Labong Guisado - Sauteed Pork with Bamboo Shoots

This Labong Guisado - Sauteed Pork with Bamboo Shoots is a typical Filipino recipe where you stir fry all the ingredients together to make a delicious dinner in minutes. The addition of patis (fish sauce) while cooking adds to the savory flavors. Serve with rice. This recipe was inspired by 300 Best Stir Fry Recipes Cookbook by Nancie McDermott.
Prep Time15 minutes
Cook Time17 minutes
Total Time32 minutes
Course: Main Course, Side Dish
Cuisine: American, Asian, Chinese, Filipino
Keyword: Filipino Asian Pork Stir Fry Green Beans Bamboo Shoots
Servings: 4 people
Calories: 160kcal
Author: Asian in America


  • large skillet or wok


  • 2 Tablespoons vegetable oil
  • 2 cloves garlic minced
  • 1 whole onion medium-sized, sliced
  • 1 Tablespoon cornstarch to coat pork
  • 1/2 pound pork tenderloin sliced paper thin, 1-inch length pieces
  • 2 Tablespoons patis (fish sauce)
  • 1 cup chicken broth or water
  • 8 oz. fresh green beans edges trimmed, sliced in 2-inch length pieces
  • 3/4 cup canned bamboo shoots slices drained, rinsed
  • 1 teaspoon salt
  • 1 teaspoon ground black pepper
  • boiled rice for serving


  • In a large skillet or wok, over medium high heat, add the vegetable oil.
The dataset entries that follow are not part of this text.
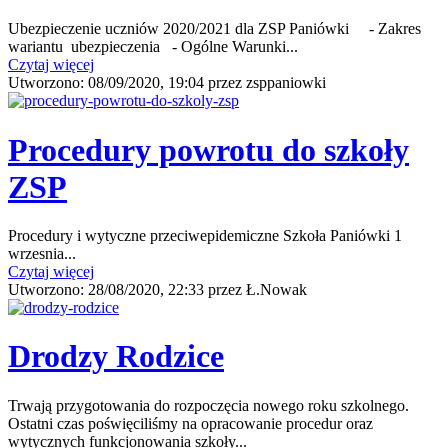
Ubezpieczenie uczniów 2020/2021 dla ZSP Paniówki - Zakres
wariantu ubezpieczenia - Ogólne Warunki...
Czytaj więcej
Utworzono:
08/09/2020, 19:04
przez
zsppaniowki
Procedury powrotu do szkoły
ZSP
Procedury i wytyczne przeciwepidemiczne Szkoła Paniówki 1
wrzesnia...
Czytaj więcej
Utworzono:
28/08/2020, 22:33
przez
Ł.Nowak
Drodzy Rodzice
Trwają przygotowania do rozpoczęcia nowego roku szkolnego.
Ostatni czas poświęciliśmy na opracowanie procedur oraz
wytycznych funkcjonowania szkoły...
When oil is hot enough in 1 to 2 minutes, add the garlic and onions. Stir fry for about 2 minutes till onions are translucent.
  • Coat the pork all over with the cornstarch.
    Add the pork to the stir fry in the skillet.
  • Pour the patis (fish sauce) and chicken broth.
    Combine and stir the ingredients together. Cover and cook for 8  minutes till pork is almost done.
  • Add the green beans and bamboo shoots to the pork. Stir the ingredients around to combine everything together.
    Cover and continue cooking for 3 to 5 minutes more till green beans are cooked.
  • Season with salt and black pepper. Mix well.
    Serve warm with rice.

Cook's comments

  • For this dish, cookbook author Nancie McDermott suggests you can also use pork chop, sliced across the grain into thin slices of 1-inch in length.
    For the bamboo shoots, canned sizes vary. One small can of sliced bamboo shoots is in the 6 oz. (175 g) range and yields about 3/4 cup, drained.


Calories: 160kcal | Carbohydrates: 7g | Protein: 13g | Fat: 9g | Saturated Fat: 6g | Cholesterol: 37mg | Sodium: 830mg | Potassium: 389mg | Fiber: 2g | Sugar: 2g | Vitamin A: 390IU | Vitamin C: 11.5mg | Calcium: 31mg | Iron: 1.3mg

Nutrition Notes: The nutrition information provided is an estimate and will vary based on cooking methods and brands of ingredients used.